L’arrivée de Champlin à la guitare, au chant, aux arrangements et à la composition apporte un souffle salvateur au groupe. Champlin impose le producteur d’Earth Wind and Fire, David Foster aux manettes. Afin d’assurer un succès complet à cet album, les requins de studios de Toto que sont Steve Lukather et Steve Porcaro contribuent à donner à Chicago un son actuel. Il est intéressant de s’apercevoir que tout ce beau monde, Champlin et Foster compris, avaient déjà tous bossé ensemble sur le 21 at 33 (soit 21 albums à 33 ans) d’Elton John deux ans auparavant.

Avec un tel casting et dans une époque où la notion de rock ne veut plus rien dire, il est évident que Chicago XVI ne ressemble en rien à leurs premiers disques. La révolte a laissé place à l’Entertainment  et le rock n’est devenu plus qu’une variété musclée.
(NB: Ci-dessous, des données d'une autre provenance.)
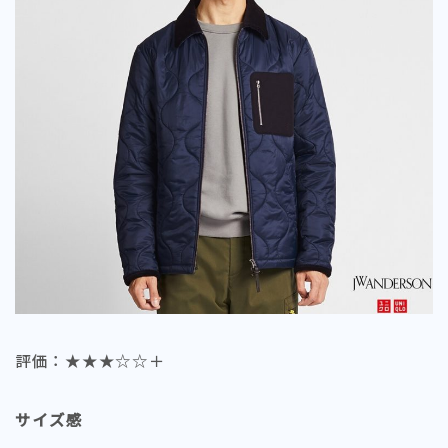
評価：★★★☆☆＋
サイズ感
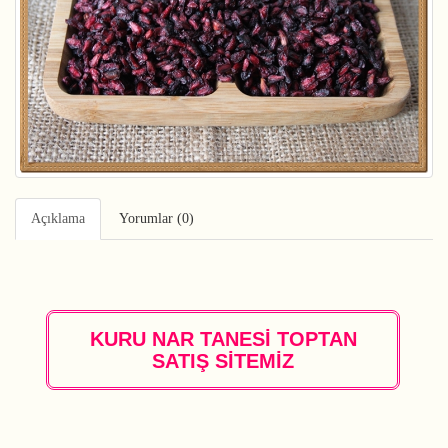
Açıklama
Yorumlar (0)
KURU NAR TANESİ TOPTAN
SATIŞ SİTEMİZ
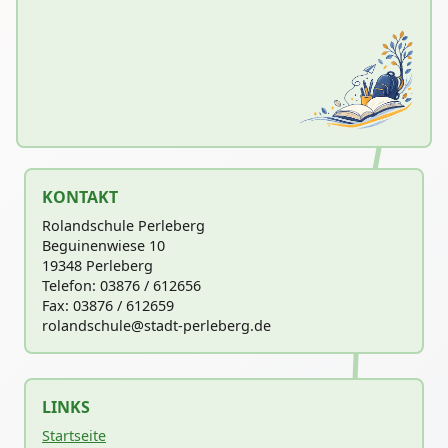
KONTAKT
Rolandschule Perleberg
Beguinenwiese 10
19348 Perleberg
Telefon: 03876 / 612656
Fax: 03876 / 612659
rolandschu
le@stadt-perleberg.de
LINKS
Startseite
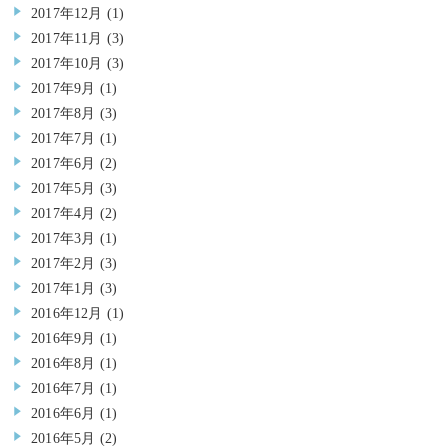
2017年12月
(1)
2017年11月
(3)
2017年10月
(3)
2017年9月
(1)
2017年8月
(3)
2017年7月
(1)
2017年6月
(2)
2017年5月
(3)
2017年4月
(2)
2017年3月
(1)
2017年2月
(3)
2017年1月
(3)
2016年12月
(1)
2016年9月
(1)
2016年8月
(1)
2016年7月
(1)
2016年6月
(1)
2016年5月
(2)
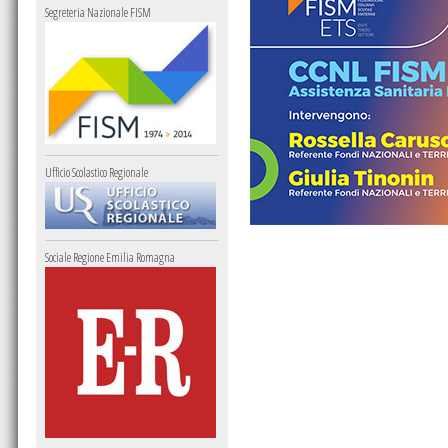
Segreteria Nazionale FISM
Ufficio Scolastico Regionale
Sociale Regione Emilia Romagna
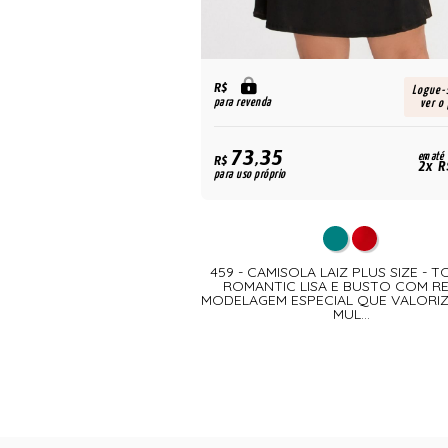
R$
Logue-
para revenda
ver o
73,35
em até
R$
2x R
para uso próprio
459 - CAMISOLA LAIZ PLUS SIZE - 
ROMANTIC LISA E BUSTO COM R
MODELAGEM ESPECIAL QUE VALORI
MUL...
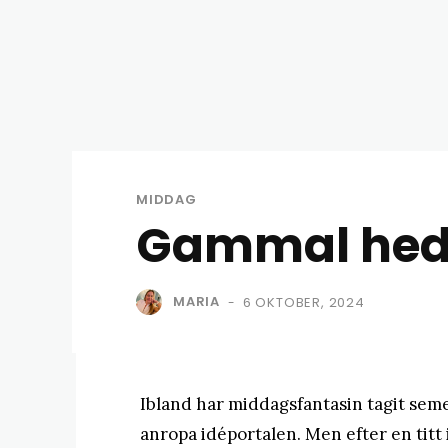
MIDDAG
Gammal hede
MARIA
6 OKTOBER, 2024
-
Ibland har middagsfantasin tagit sem
anropa idéportalen. Men efter en titt 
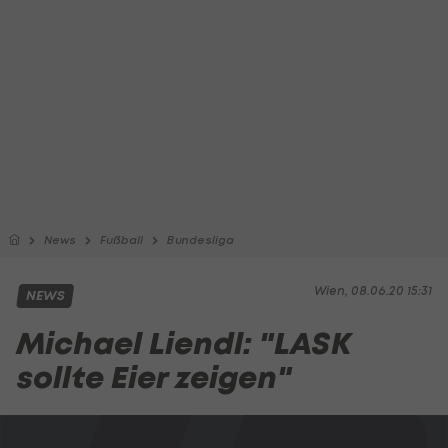
News
Fußball
Bundesliga
Wien, 08.06.20 15:31
NEWS
Michael Liendl: "LASK
sollte Eier zeigen"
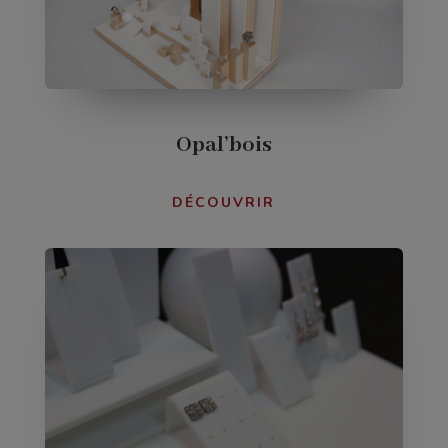
Opal’bois
DÉCOUVRIR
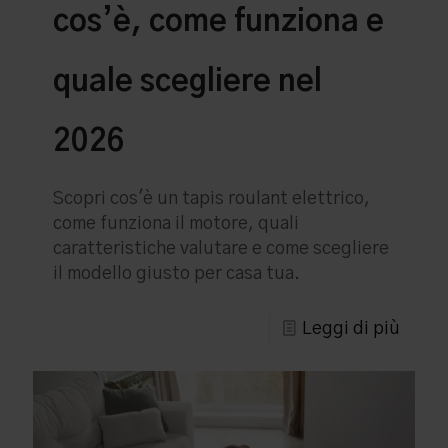
cos’è, come funziona e
quale scegliere nel
2026
Scopri cos'è un tapis roulant elettrico,
come funziona il motore, quali
caratteristiche valutare e come scegliere
il modello giusto per casa tua.
Leggi di più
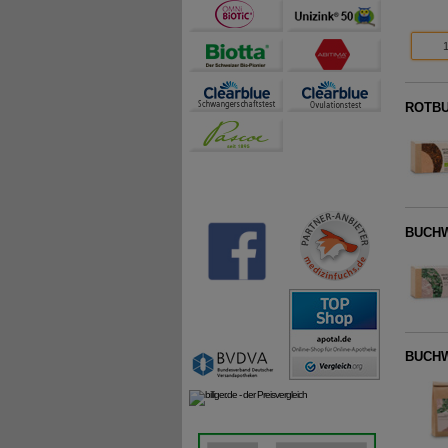
ROTBUS
BUCHW
BUCHW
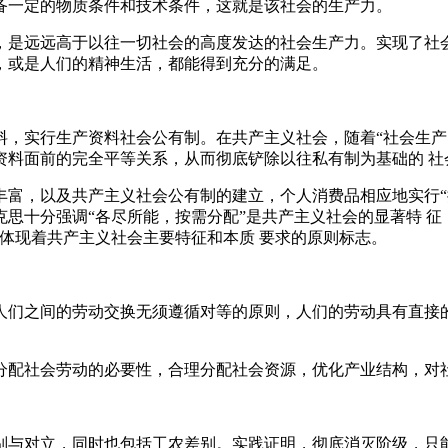
备一定的物质条件和技术条件，这就是该社会的生产力。
，是远远高于以往一切社会的高度发达的社会生产力。实现了社会
，或是人们的精神生活，都能得到充分的满足。
，实行生产资料社会公有制。在共产主义社会，随着“社会生产资
资料面前的完全平等关系，从而彻底铲除以往私有制为基础的 社
富，以及共产主义社会公有制的建立，个人消费品相应地实行“
思十分强调“各尽所能，按需分配”是共产主义社会的显著特 征
体现着共产主义社会主要特征和本质 要求的原则标志。
人们之间的劳动交换无须遵循对等的原则，人们的劳动具有直接
分配社会劳动的必要性，合理分配社会资源，优化产业结构，对
别与对立，同时也包括工农差别。实践证明，彻底消灭阶级，只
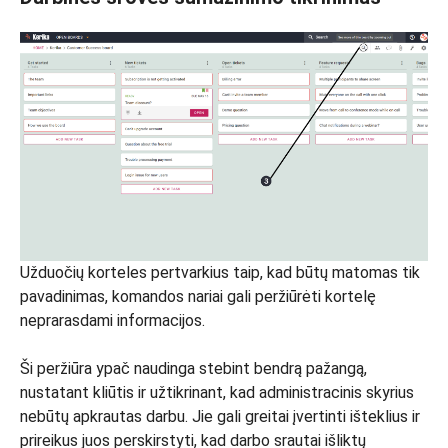
Užduočių korteles pertvarkius taip, kad būtų matomas tik
pavadinimas, komandos nariai gali peržiūrėti kortelę
neprarasdami informacijos.
Ši peržiūra ypač naudinga stebint bendrą pažangą,
nustatant kliūtis ir užtikrinant, kad administracinis skyrius
nebūtų apkrautas darbu. Jie gali greitai įvertinti išteklius ir
prireikus juos perskirstyti, kad darbo srautai išliktų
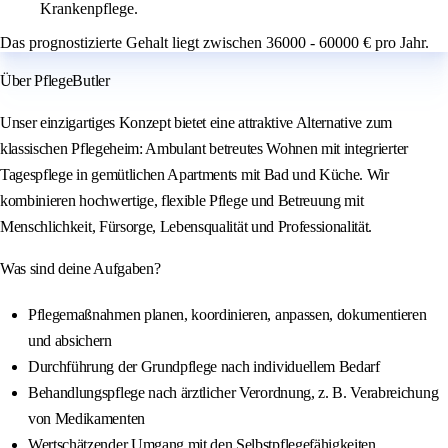
Krankenpflege.
Das prognostizierte Gehalt liegt zwischen 36000 - 60000 € pro Jahr.
Über PflegeButler
Unser einzigartiges Konzept bietet eine attraktive Alternative zum
klassischen Pflegeheim: Ambulant betreutes Wohnen mit integrierter
Tagespflege in gemütlichen Apartments mit Bad und Küche. Wir
kombinieren hochwertige, flexible Pflege und Betreuung mit
Menschlichkeit, Fürsorge, Lebensqualität und Professionalität.
Was sind deine Aufgaben?
Pflegemaßnahmen planen, koordinieren, anpassen, dokumentieren
und absichern
Durchführung der Grundpflege nach individuellem Bedarf
Behandlungspflege nach ärztlicher Verordnung, z. B. Verabreichung
von Medikamenten
Wertschätzender Umgang mit den Selbstpflegefähigkeiten,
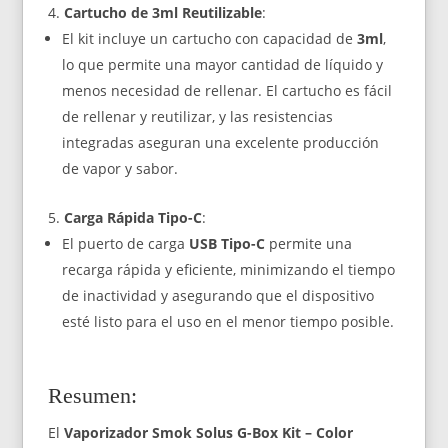
Cartucho de 3ml Reutilizable
:
El kit incluye un cartucho con capacidad de
3ml
,
lo que permite una mayor cantidad de líquido y
menos necesidad de rellenar. El cartucho es fácil
de rellenar y reutilizar, y las resistencias
integradas aseguran una excelente producción
de vapor y sabor.
Carga Rápida Tipo-C
:
El puerto de carga
USB Tipo-C
permite una
recarga rápida y eficiente, minimizando el tiempo
de inactividad y asegurando que el dispositivo
esté listo para el uso en el menor tiempo posible.
Resumen:
El
Vaporizador Smok Solus G-Box Kit – Color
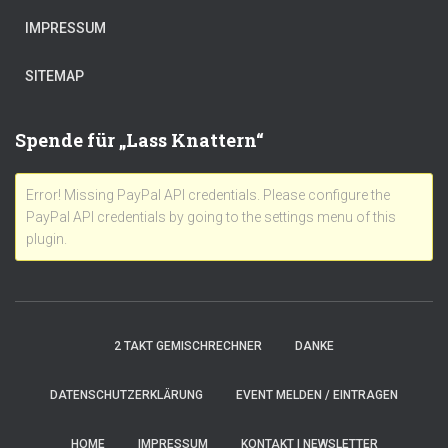
IMPRESSUM
SITEMAP
Spende für „Lass Knattern“
Error! Missing PayPal API credentials. Please configure the
PayPal API credentials by going to the settings menu of this
plugin.
2 TAKT GEMISCHRECHNER
DANKE
DATENSCHUTZERKLÄRUNG
EVENT MELDEN / EINTRAGEN
HOME
IMPRESSUM
KONTAKT | NEWSLETTER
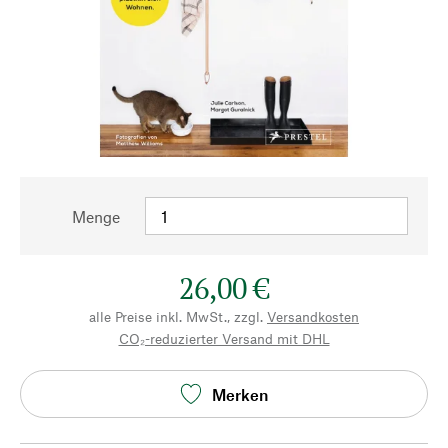
Menge
26,00 €
alle Preise inkl. MwSt., zzgl.
Versandkosten
CO₂-reduzierter Versand mit DHL
Merken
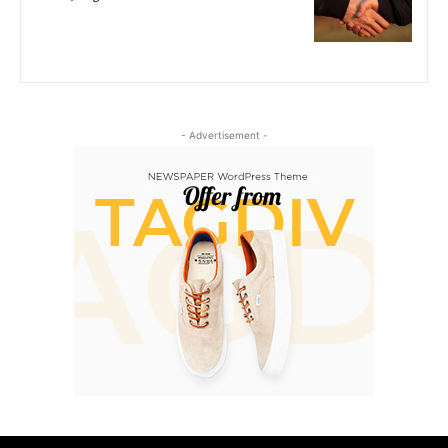
- Advertisement -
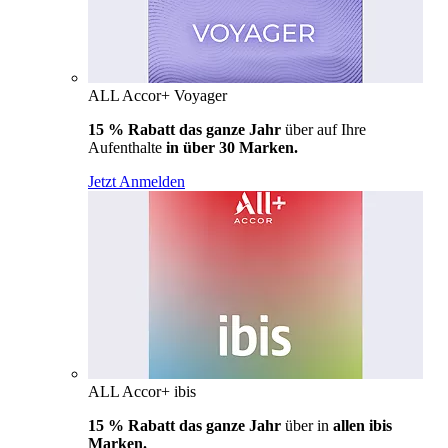
ALL Accor+ Voyager
15 % Rabatt das ganze Jahr
über auf Ihre
Aufenthalte
in über 30 Marken.
Jetzt Anmelden
ALL Accor+ ibis
15 % Rabatt das ganze Jahr
über in
allen ibis
Marken.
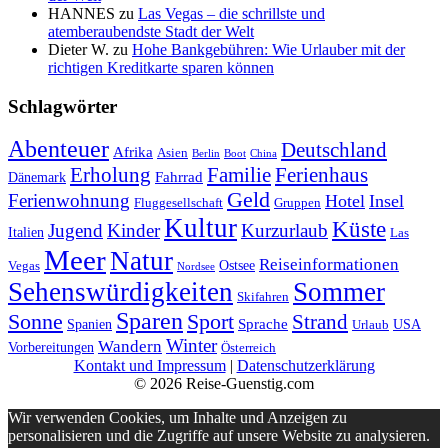
HANNES
zu
Las Vegas – die schrillste und
atemberaubendste Stadt der Welt
Dieter W.
zu
Hohe Bankgebühren: Wie Urlauber mit der
richtigen Kreditkarte sparen können
Schlagwörter
Abenteuer
Deutschland
Afrika
Asien
Berlin
Boot
China
Erholung
Ferienhaus
Familie
Fahrrad
Dänemark
Geld
Ferienwohnung
Hotel
Insel
Fluggesellschaft
Gruppen
Kultur
Küste
Jugend
Kinder
Kurzurlaub
Italien
Las
Meer
Natur
Reiseinformationen
Ostsee
Vegas
Nordsee
Sehenswürdigkeiten
Sommer
Skifahren
Sparen
Sonne
Sport
Strand
Sprache
Spanien
USA
Urlaub
Winter
Wandern
Vorbereitungen
Österreich
Kontakt und Impressum
|
Datenschutzerklärung
© 2026 Reise-Guenstig.com
Wir verwenden Cookies, um Inhalte und Anzeigen zu
personalisieren und die Zugriffe auf unsere Website zu analysieren.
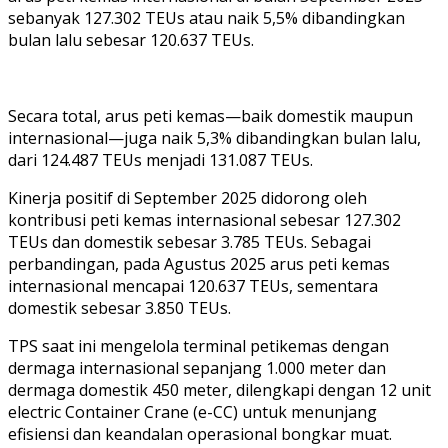
sebanyak 127.302 TEUs atau naik 5,5% dibandingkan
bulan lalu sebesar 120.637 TEUs.
Secara total, arus peti kemas—baik domestik maupun
internasional—juga naik 5,3% dibandingkan bulan lalu,
dari 124.487 TEUs menjadi 131.087 TEUs.
Kinerja positif di September 2025 didorong oleh
kontribusi peti kemas internasional sebesar 127.302
TEUs dan domestik sebesar 3.785 TEUs. Sebagai
perbandingan, pada Agustus 2025 arus peti kemas
internasional mencapai 120.637 TEUs, sementara
domestik sebesar 3.850 TEUs.
TPS saat ini mengelola terminal petikemas dengan
dermaga internasional sepanjang 1.000 meter dan
dermaga domestik 450 meter, dilengkapi dengan 12 unit
electric Container Crane (e-CC) untuk menunjang
efisiensi dan keandalan operasional bongkar muat.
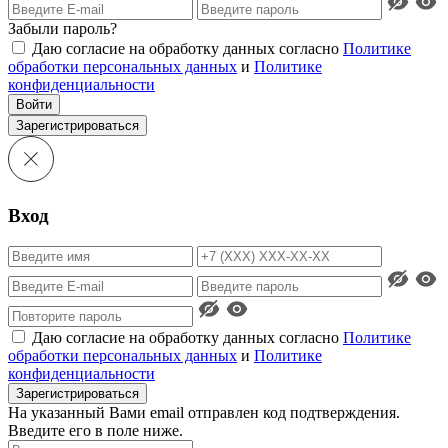
Забыли пароль?
Даю согласие на обработку данных согласно
Политике
обработки персональных данных
и
Политике
конфиденциальности
Войти
Зарегистрироваться
Вход
Даю согласие на обработку данных согласно
Политике
обработки персональных данных
и
Политике
конфиденциальности
Зарегистрироваться
На указанный Вами email отправлен код подтверждения.
Введите его в поле ниже.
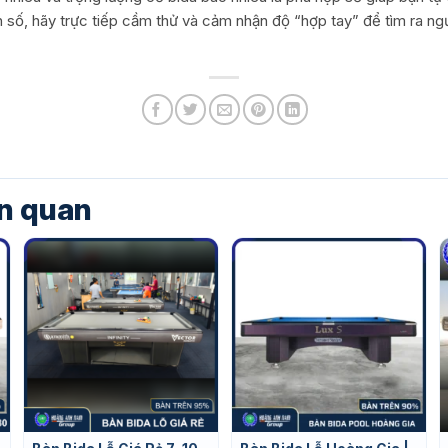
số, hãy trực tiếp cầm thử và cảm nhận độ “hợp tay” để tìm ra ng
n quan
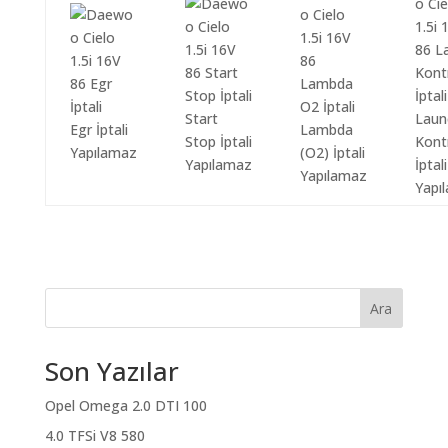
Start
Laun
Egr İptali
Lambda
Stop İptali
Kont
Yapılamaz
(O2) İptali
Yapılamaz
İptali
Yapılamaz
Yapı
Ara
Son Yazılar
Opel Omega 2.0 DTI 100
4.0 TFSi V8 580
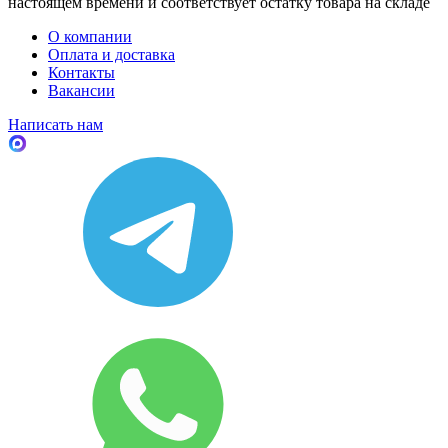
настоящем времени и соответствует остатку товара на складе
О компании
Оплата и доставка
Контакты
Вакансии
Написать нам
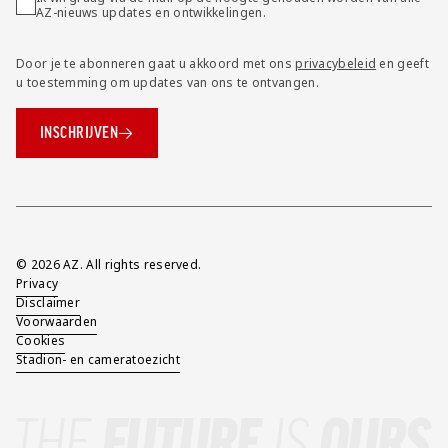
AZ-nieuws updates en ontwikkelingen.
Door je te abonneren gaat u akkoord met ons
privacybeleid
en geeft
u toestemming om updates van ons te ontvangen.
INSCHRIJVEN
Overig
© 2026 AZ. All rights reserved.
Privacy
Disclaimer
Voorwaarden
Cookies
Stadion- en cameratoezicht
Tout comme Paul McCartney avec son Tug of War, Chicago s’efforce de donner des lettres de noblesses à ce style si souvent ridiculisé.  Mais avec des titres comme What you’re missing et Follow me, Chicago sait renouer avec des riffs de guitares ravageurs et des arrangements de cuivres étincelants. Chicago XVI fait partie de ses albums qui ont cartonné à leur sortie et qui sont totalement tombés dans les oubliettes. Peter Cetera, plus Robert Palmer que jamais, offre un petit frère à If You Leave Me Now avec le pompeux mais imparable Hard To Say I’m Sorry qui grimpe lui aussi à la première place des charts. Malheureusement, la version single de ce titre sera amputée du démoniaque enchainement avec le titre Get Away composé par Peter Cetera, David Foster et Robert Lamm.

Leur disque suivant, évidemment intitulé Chicago XVII, capitalisera les recettes de cet opus aujourd’hui totalement sous-estimé. Cela permettra au groupe de connaitre leur plus grand succès à ce jour avec plus de sept millions de copies vendues. Mais c’est une autre histoire.